The Microsoft company meeting was held this past Thursday, 21-SEP-06. At Safeco Field. For those of you who are not familiar with baseball, Safeco Field is the home stadium for the Seattle Mariners. In other words, it probably holds 40-50,000 people. Now, we didn’t take up the entire stadium. A lot of longtime employees pass on attending the company meeting because they’ve seen it before and have too much work to do. But it’s strongly recommended that you attend your first year at Microsoft, and as you can see from the photo above right, a lot of people did show up.

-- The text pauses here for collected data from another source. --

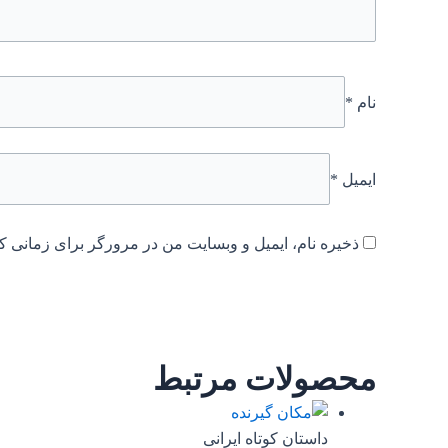
نام
*
ایمیل
*
ذخیره نام، ایمیل و وبسایت من در مرورگر برای زمانی که
محصولات مرتبط
داستان کوتاه ایرانی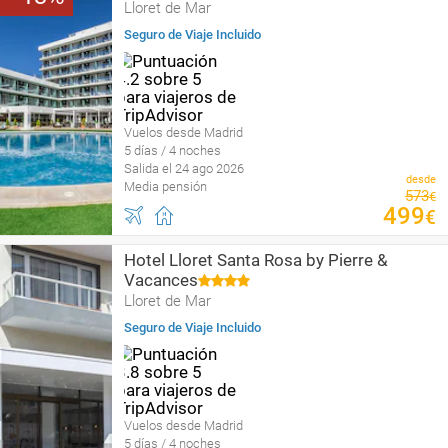
Lloret de Mar
Seguro de Viaje Incluido
Vuelos desde Madrid
5 días / 4 noches
Salida el 24 ago 2026
desde
Media pensión
573
€
499
€
Hotel Lloret Santa Rosa by Pierre &
Vacances
Lloret de Mar
Seguro de Viaje Incluido
Vuelos desde Madrid
5 días / 4 noches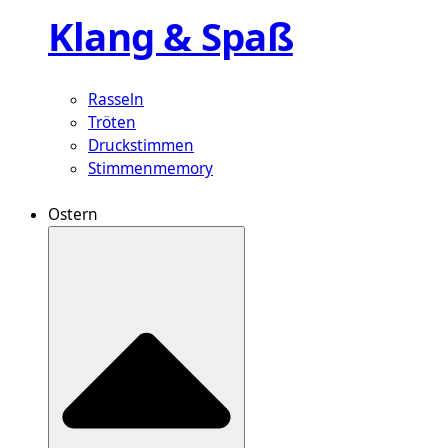
Klang & Spaß
Rasseln
Tröten
Druckstimmen
Stimmenmemory
Ostern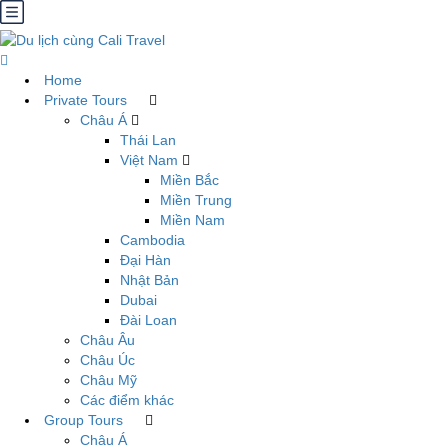
Home
Private Tours
Châu Á
Thái Lan
Việt Nam
Miền Bắc
Miền Trung
Miền Nam
Cambodia
Đại Hàn
Nhật Bản
Dubai
Đài Loan
Châu Âu
Châu Úc
Châu Mỹ
Các điểm khác
Group Tours
Châu Á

Something was conspicuously absent at the company meeting, however. No, it wasn’t Bill Gates (that’s him on the big screen in the photo to the right). Even though he is retiring in a year or so, he gave a keynote covering some of the fascinating things that Microsoft Research is working on.
What was missing were laptop computers, which to me seem surgically attached to the vast majority of Microsoft employees. For example, at the first Visual Basic product team meeting I attended, only two people out of a dozen had not brought their laptops. I was one of the two people.
What made Microsoft employees leave their laptops at home was security: when Bill and Steve are around, it means no laptops, no cameras, and no bags.
[I actually wanted to bring my laptop. I was behind on my marketing plan, and the first draft was due to my boss the next day.]
Most of the company meeting was just a dog and pony show. Mind you, the dogs and ponies were bloody impressive–we got to see the best Microsoft has to offer–but there was still a big focus on features rather than benefits.
The thing that really surprised me, though, was that my cynicism was beaten down, at least for long enough that I drank some of the Kool-Aid being served. Part of it was just being a part of it. 20,000 people were in Safeco Field with me, all Microsoft employees just like me.
The other part of it was realizing that, as a user-focused company (as opposed to a datacenter-focused company like Oracle), Microsoft was changing parts of the world (albeit small parts). There was this incredibly sappy promotional video shown during the first keynote about a school in rural China to which Microsoft had donated computers and software. Watching it felt like reading George Antonious’ The Arab Awakening (published 1939), a deeply biased work of Arab nationalism that is nonetheless profoundly persuasive and managed to push my college self down the road of caring deeply about the Middle East–in spite of my general skepticism and resistance to manipulation. In other words, I knew I was being manipulated by this video, but I couldn’t help but be touched. The video included a high school girl who was brought to tears when trying to explain how much Microsoft’s contribution to her school meant to her and her future. Of course, this is a company with a ridiculous amount of money, so they couldn’t just leave it at that. After the video, they brought the school superintendent, the student and her mother up on stage. Microsoft had flown them in just for this event.
I was in a baseball stadium, and I could just imagine the hawker walking down the aisle, calling out "Kool-Aid, get your Kool-Aid!" I raised my hand to this imaginary vendor, passed him a few bucks, and happily drank my Kool-Aid down.